I am wanting to add some purebred (not EE's) Ameraucanas to my backyard flock. I am wanting either Blue, Silver, or Wheaten. My question is, is there any difference between these varities, such as cold hardiness, parasite resistance, etc? Is there any that would be better for free range vs confinement (I free range my flock while we are home, but lock them up while we are gone). Do any if them do better in a mixed flock than others (I have currently have BOs, SLW and GLW) Are there any difference in egg color? Or is it all just a personal preference? 


All information will be appreciated!


----------



## robin416 (Sep 8, 2013)

If they come from a reputable breeders there should be no difference in their hardiness. 

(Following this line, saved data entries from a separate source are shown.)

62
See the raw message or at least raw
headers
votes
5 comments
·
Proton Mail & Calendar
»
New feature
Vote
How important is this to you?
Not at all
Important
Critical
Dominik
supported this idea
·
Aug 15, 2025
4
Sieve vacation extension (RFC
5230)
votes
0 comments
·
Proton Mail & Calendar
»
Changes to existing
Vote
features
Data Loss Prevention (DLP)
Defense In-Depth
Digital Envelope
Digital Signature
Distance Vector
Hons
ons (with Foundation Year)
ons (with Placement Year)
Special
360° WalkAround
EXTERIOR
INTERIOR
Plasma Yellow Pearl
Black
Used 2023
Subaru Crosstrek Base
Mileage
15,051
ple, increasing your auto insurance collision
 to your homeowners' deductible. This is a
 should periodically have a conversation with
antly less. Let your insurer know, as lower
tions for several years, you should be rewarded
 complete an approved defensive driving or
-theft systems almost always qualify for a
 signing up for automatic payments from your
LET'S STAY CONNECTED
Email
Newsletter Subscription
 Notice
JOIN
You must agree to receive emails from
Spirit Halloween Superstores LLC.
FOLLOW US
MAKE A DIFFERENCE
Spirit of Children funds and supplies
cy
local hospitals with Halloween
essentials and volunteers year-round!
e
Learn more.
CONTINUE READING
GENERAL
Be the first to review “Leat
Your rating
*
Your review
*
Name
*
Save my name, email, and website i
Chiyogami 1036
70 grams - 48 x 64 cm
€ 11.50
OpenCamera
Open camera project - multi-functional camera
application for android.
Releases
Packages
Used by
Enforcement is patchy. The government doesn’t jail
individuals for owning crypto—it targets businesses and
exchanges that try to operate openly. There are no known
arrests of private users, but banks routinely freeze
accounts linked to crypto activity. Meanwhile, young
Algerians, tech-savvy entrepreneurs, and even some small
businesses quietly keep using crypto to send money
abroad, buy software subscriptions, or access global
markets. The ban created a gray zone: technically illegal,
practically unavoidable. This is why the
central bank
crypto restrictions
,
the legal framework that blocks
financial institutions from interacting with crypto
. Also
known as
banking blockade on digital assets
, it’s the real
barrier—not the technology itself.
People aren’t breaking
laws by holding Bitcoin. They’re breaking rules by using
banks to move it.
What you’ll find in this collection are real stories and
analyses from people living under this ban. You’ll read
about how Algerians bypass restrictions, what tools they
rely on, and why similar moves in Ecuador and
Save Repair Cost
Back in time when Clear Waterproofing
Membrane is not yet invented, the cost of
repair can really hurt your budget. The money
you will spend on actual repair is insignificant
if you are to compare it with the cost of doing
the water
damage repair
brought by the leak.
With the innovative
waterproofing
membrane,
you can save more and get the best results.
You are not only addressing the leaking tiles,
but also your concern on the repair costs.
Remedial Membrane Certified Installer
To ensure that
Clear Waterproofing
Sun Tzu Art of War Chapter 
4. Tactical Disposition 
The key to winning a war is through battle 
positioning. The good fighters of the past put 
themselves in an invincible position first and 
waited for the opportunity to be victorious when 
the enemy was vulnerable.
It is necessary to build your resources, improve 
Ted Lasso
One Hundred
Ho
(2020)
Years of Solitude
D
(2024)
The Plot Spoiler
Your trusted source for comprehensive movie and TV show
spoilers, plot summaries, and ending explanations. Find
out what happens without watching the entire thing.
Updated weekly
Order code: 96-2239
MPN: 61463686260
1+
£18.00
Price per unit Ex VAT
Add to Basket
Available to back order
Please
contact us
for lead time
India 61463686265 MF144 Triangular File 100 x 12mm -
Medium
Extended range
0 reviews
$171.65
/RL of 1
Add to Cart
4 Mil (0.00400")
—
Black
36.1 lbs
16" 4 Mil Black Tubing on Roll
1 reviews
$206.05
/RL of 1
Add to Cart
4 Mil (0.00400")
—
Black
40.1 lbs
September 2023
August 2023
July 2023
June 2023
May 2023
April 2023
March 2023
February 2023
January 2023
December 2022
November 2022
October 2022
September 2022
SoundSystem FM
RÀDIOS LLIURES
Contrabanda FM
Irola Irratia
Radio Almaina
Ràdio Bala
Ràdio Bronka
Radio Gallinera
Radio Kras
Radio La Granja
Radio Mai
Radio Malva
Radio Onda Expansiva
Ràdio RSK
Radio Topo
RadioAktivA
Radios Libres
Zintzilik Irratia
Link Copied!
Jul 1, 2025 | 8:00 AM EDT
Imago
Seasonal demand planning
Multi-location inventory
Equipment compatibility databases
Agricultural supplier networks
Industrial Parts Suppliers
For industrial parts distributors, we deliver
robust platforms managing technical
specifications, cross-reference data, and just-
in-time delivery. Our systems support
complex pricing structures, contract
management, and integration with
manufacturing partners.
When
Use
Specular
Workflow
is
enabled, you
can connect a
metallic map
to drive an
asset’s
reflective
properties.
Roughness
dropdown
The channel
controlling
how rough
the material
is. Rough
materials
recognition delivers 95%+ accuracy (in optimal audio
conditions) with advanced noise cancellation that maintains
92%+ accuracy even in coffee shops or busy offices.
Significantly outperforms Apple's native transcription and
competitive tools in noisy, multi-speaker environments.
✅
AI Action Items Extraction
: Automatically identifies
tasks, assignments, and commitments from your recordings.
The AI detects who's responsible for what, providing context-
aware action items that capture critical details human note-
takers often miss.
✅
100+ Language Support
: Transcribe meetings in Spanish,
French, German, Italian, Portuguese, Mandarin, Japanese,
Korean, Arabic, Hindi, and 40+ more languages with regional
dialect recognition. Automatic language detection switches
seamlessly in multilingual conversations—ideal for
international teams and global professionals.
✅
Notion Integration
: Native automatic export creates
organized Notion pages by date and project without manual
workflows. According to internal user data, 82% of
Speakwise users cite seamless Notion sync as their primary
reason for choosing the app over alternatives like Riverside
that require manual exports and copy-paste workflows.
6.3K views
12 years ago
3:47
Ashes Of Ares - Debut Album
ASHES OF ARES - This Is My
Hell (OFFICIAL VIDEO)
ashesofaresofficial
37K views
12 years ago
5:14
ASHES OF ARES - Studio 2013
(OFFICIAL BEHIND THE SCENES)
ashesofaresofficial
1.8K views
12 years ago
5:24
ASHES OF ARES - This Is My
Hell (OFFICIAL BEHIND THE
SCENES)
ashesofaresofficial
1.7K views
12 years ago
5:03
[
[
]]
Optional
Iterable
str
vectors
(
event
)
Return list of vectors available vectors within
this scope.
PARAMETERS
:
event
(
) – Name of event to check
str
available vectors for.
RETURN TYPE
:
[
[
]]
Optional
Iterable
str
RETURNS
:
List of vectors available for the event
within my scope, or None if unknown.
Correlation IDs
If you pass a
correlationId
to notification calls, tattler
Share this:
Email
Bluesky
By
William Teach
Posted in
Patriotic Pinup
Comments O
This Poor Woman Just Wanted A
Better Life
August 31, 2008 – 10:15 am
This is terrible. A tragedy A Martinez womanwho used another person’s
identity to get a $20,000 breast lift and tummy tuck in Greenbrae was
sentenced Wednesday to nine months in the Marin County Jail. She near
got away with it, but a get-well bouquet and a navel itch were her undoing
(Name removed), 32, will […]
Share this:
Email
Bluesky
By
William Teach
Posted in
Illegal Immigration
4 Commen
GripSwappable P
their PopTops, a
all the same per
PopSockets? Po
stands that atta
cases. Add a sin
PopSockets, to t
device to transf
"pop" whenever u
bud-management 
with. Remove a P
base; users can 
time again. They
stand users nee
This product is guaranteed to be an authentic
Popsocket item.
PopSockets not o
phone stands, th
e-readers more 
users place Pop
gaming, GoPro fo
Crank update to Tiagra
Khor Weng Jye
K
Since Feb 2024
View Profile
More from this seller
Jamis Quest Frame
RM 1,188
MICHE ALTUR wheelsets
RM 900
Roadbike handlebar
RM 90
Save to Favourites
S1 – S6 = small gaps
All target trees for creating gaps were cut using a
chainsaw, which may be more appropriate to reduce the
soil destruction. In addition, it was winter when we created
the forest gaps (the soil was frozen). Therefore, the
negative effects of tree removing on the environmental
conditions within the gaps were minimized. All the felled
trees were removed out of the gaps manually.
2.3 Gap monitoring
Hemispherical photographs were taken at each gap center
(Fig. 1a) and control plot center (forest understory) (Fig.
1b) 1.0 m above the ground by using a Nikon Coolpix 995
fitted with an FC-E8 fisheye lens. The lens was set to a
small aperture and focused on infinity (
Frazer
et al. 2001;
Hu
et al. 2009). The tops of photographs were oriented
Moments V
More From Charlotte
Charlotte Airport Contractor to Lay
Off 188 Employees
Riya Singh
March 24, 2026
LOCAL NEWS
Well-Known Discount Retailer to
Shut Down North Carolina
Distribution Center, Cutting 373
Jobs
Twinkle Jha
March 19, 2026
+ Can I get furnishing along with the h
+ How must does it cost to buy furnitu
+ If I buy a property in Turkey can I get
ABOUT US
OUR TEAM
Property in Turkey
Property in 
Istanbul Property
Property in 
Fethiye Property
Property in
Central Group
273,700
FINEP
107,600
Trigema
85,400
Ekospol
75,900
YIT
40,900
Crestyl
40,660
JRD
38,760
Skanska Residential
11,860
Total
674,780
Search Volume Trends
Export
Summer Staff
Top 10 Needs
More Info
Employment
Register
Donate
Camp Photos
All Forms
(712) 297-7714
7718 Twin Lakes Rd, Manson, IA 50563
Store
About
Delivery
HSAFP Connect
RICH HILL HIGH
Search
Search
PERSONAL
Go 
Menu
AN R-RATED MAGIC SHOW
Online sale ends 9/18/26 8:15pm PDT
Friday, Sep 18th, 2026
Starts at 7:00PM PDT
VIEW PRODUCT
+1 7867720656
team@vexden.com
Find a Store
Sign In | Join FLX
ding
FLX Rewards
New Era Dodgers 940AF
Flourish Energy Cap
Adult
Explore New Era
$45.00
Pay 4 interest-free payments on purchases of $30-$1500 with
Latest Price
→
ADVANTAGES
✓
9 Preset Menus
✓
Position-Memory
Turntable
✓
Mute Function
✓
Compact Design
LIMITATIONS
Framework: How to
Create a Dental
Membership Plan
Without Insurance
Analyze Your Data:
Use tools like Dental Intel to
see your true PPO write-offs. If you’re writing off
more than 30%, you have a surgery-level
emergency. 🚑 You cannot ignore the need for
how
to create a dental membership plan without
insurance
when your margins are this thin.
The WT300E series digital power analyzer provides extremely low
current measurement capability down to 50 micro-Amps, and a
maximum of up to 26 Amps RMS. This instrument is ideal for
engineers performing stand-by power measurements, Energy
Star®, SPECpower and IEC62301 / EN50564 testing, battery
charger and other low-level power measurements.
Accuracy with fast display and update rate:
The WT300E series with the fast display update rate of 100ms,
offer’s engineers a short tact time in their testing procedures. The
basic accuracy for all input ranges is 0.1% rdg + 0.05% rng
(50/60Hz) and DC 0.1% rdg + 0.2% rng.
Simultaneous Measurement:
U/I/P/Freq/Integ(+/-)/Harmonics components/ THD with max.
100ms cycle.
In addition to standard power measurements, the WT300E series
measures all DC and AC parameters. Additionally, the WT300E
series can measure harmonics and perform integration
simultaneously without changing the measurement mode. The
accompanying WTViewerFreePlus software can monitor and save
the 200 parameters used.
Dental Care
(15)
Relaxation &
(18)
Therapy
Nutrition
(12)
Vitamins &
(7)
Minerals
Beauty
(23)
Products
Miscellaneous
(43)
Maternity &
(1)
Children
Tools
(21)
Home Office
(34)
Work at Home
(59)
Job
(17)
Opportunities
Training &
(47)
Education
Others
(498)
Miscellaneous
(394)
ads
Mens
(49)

Color is up to your personal choice. The question to ask is which color more completely blends in to the surroundings should there be a predator attack. The bird that can blend in is less likely to be spotted.


----------



## littlelimabean (Oct 21, 2014)

Your Whyandottes will lay a pale brown eggs and the Buffs will lay a medium brown egg. Ameracanas eggs will vary to greens, blues and pinks, Just depends on the chicken. They all naturally prefer free range. I have owned all that you mentioned but the Buff Orpingtons. But I know the Buffs are a more broody breed and my want to sit and make babies. Whyandottes are my favorite breed of all. I have only had 4 and they are the ones that pull on my heart strings the most because mine have been friendly and curious and make lovely sounds.


----------



## Fiere (Feb 26, 2014)

Ameraucana will only lay shades of blue. Easter Eggers lay green and pink, because they're crossbreed with high influence of Ameraucana blood - and erroneously called Ameraucana/Americana. If your Ameraucana lays green eggs, it's not pure. Green means there was an influence of a brown egg layer in the lines.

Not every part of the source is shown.